After some discussion, the difference seems to stem from our own mental design
patterns. When I design and visualise a data process, I literally draw and
diagram on paper in the same way that a visual tool represents it. His own
prototyping is notes in the form of pseudocode.

Don't underestimate the human equation at work here. This debate might not
ever be 'solved'.

------
jweir
Why not have both? A language which supports strong visualization of its
underlying code would be a win for developers.

The point of visualization is to improve understanding where text fails.

Such a language would likely have more constraints, but constraints are not
necessarily a bad thing.

DRAKON-Erlang looks like such an environment.

[https://www.youtube.com/watch?v=yZLedcnFA94](https://www.youtube.com/watch?v=yZLedcnFA94)
[http://drakon-editor.sourceforge.net/](http://drakon-editor.sourceforge.net/)
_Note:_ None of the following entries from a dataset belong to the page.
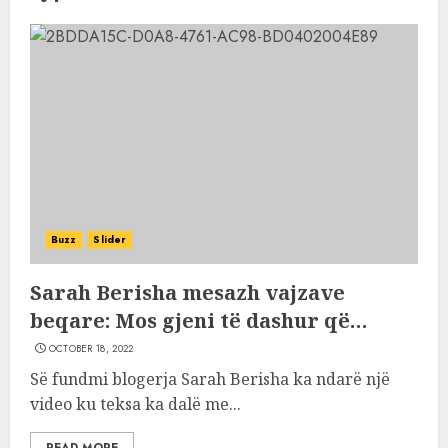
Buzz
Slider
Sarah Berisha mesazh vajzave
beqare: Mos gjeni të dashur që…
OCTOBER 18, 2022
Së fundmi blogerja Sarah Berisha ka ndarë një
video ku teksa ka dalë me...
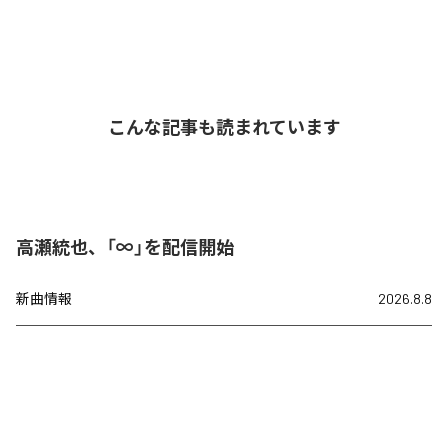
こんな記事も読まれています
高瀬統也、「∞」を配信開始
新曲情報
2026.8.8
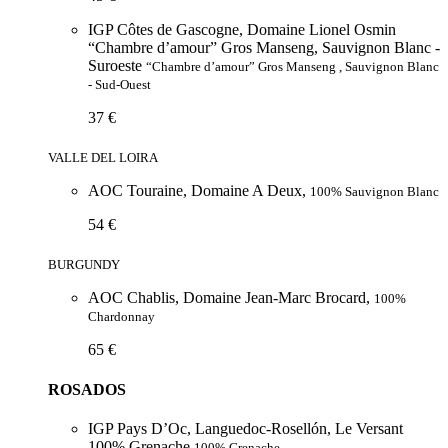
IGP Côtes de Gascogne, Domaine Lionel Osmin
“Chambre d’amour” Gros Manseng, Sauvignon Blanc -
Suroeste
“Chambre d’amour” Gros Manseng , Sauvignon Blanc
- Sud-Ouest
37 €
VALLE DEL LOIRA
AOC Touraine, Domaine A Deux,
100% Sauvignon Blanc
54 €
BURGUNDY
AOC Chablis, Domaine Jean-Marc Brocard,
100%
Chardonnay
65 €
ROSADOS
IGP Pays D’Oc, Languedoc-Rosellón, Le Versant
100% Grenache
100% Grenache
I hope the future of software development will include powerful visualization
tools and A.I. to help developers deal with ever increasing complexity.

------
Pamar
I have worked most of the time in traditional (text based) languages, but I
have also a non-trivial experience with a tool which is mostly visual
(Software AG webMethods - here is an example of how it "looks":
[https://webmethodsexpert.files.wordpress.com/2015/07/try-
fin...](https://webmethodsexpert.files.wordpress.com/2015/07/try-
finallyblock.png?w=438&h=289)).

I suspect that unless you had most of your experience in a visual environment,
you will never be able to work at the same level of efficiency that you have
after a much shorter exposure to a text-based code.

This is also due, again in my own opinion, to the fact that while code has
been text-based for 60+ years now, and millions of people have worked with
that (and reinvested into the paradigm, and came up with new and better,
clearer, more concise ways to do things IN TEXT) every attempt to work with a
visual language never made much inroad outside of academia and/or games.

------
frik
I have good memories from an UML design tool that generated Java stub code and
kept in sync with code changes.

3D CAD is really great and works well.

WYSIWYG editors often work for 95% of the use cases.

For several domain specific niches there are already visual designing tools
that work great. Having a text representation in the background is often a
plus, so that some edge cases can be solved.

But I saw a lot of cumbersome tools too.